Depending on what you are actually trying to do this may or may not be either a good or even satisfactory approach. If you are trying to write a function to compute a value at each element in an array whose rank is not known when you write the function then the preceding suggestion is dead flat wrong, in this case you would want to write an elemental function. Update your question if you want further information.

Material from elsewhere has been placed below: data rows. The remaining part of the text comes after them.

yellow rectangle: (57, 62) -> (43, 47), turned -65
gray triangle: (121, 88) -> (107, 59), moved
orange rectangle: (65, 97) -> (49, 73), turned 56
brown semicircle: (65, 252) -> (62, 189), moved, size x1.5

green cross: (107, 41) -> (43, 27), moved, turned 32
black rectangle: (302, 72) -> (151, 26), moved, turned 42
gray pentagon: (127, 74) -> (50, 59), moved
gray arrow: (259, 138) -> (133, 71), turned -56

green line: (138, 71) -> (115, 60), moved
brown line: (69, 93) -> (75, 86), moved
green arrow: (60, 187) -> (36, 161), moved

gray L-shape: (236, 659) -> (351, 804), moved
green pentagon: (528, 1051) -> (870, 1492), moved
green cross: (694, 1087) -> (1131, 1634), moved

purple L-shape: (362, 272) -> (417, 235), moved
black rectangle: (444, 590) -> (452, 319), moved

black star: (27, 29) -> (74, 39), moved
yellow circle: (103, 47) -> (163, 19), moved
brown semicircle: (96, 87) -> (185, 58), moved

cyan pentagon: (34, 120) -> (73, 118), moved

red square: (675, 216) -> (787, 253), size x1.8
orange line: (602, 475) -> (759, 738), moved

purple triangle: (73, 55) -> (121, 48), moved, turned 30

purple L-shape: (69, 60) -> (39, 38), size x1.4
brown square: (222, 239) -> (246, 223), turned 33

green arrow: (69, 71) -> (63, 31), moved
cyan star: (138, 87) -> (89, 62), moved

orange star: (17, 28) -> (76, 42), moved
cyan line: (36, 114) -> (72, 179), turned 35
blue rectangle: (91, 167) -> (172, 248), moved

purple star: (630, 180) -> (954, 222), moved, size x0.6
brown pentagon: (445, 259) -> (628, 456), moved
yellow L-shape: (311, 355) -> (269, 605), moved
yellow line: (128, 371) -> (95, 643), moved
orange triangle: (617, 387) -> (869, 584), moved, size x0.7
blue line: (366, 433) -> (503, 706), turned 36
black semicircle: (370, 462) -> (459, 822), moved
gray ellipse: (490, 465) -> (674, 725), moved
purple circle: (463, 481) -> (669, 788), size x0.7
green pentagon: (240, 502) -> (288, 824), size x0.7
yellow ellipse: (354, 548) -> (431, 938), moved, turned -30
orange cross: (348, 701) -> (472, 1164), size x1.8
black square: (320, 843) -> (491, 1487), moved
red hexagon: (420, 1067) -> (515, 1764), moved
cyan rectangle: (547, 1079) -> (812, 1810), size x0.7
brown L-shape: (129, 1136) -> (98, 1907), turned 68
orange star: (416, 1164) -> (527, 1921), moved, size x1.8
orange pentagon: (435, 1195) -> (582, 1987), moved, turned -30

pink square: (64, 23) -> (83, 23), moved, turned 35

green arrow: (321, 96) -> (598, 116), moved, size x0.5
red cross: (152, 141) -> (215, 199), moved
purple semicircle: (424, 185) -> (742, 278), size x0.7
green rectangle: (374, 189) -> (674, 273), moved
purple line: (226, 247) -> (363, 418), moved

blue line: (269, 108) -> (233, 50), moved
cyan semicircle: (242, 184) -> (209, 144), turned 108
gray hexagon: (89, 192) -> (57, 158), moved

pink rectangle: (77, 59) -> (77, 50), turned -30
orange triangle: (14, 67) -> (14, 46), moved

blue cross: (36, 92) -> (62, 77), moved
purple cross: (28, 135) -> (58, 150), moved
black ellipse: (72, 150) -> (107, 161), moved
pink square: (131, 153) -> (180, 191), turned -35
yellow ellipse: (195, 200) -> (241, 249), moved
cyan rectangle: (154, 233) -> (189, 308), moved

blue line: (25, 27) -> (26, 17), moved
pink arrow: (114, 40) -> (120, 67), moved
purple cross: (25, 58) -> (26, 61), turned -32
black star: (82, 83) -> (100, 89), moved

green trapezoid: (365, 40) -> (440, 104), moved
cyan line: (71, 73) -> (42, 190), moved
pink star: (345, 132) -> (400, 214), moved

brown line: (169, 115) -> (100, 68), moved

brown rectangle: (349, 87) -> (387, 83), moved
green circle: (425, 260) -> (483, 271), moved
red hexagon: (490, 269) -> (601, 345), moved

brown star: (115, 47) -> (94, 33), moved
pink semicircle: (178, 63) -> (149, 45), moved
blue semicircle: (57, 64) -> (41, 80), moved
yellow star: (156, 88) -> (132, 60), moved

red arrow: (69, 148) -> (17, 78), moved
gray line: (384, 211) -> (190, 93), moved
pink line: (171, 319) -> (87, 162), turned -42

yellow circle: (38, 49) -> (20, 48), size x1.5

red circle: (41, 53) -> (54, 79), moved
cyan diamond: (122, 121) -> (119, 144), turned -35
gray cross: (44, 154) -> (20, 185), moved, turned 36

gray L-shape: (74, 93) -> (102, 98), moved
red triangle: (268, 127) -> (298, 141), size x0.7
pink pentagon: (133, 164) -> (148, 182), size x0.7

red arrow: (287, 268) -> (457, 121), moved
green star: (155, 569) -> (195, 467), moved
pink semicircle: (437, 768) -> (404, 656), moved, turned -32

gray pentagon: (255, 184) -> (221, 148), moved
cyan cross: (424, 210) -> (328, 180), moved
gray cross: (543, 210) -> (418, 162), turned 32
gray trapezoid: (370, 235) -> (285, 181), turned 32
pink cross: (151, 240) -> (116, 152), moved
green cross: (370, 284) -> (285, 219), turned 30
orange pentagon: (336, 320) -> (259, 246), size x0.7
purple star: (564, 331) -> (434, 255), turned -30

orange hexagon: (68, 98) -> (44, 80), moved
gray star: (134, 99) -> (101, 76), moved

you can define your function to have a List argument, which is initially empty
void f(int num,List argumentsSoFar){
// call f() for num+1..Nmax
for(i = num+1 ; i < Nmax ; i++){
List newArgs=argumentsSoFar.clone();
newArgs.add(i);
f(i,newArgs);
}
if (num+1==Nmax){
// do the work with your argument list...i think you wanted to arrive here ;)
}
}
caveat: the stack should be able to handle Nmax depth function calls
Yet another way to achieve what you desire is based on the answer by High Performance Mark, but can be made more general:
subroutine nestedLoop(indicesIn)
! Input indices, of arbitrary rank
integer,dimension(:),intent(in) :: indicesIn
! Internal indices, here set to length 5 for brevity, but set as many as you'd like
integer,dimension(5) :: indices = 0
integer :: i1,i2,i3,i4,i5
indices(1:size(indicesIn)) = indicesIn
do i1 = 0,indices(1)
do i2 = 0,indices(2)
do i3 = 0,indices(3)
do i4 = 0,indices(4)
do i5 = 0,indices(5)
! Do calculations here:
! myFunc(i1,i2,i3,i4,i5)
enddo
enddo
enddo
enddo
enddo
endsubroutine nestedLoop
You now have nested loops explicitly coded, but these are 1-trip loops unless otherwise desired. Note that if you intend to construct arrays of rank that depends on the nested loop depth, you can go up to rank of 7, or 15 if you have a compiler that supports it (Fortran 2008). You can now try:
call nestedLoop([1])
call nestedLoop([2,3])
call nestedLoop([1,2,3,2,1])
You can modify this routine to your liking and desired applicability, add exception handling etc.
From an OOP approach, each loop could be represented by a "Loop" object - this object would have the ability to be constructed while containing another instance of itself. You could then theoretically nest these as deep as you need to.
Loop1 would execute Loop2 would execute Loop3.. and onwards.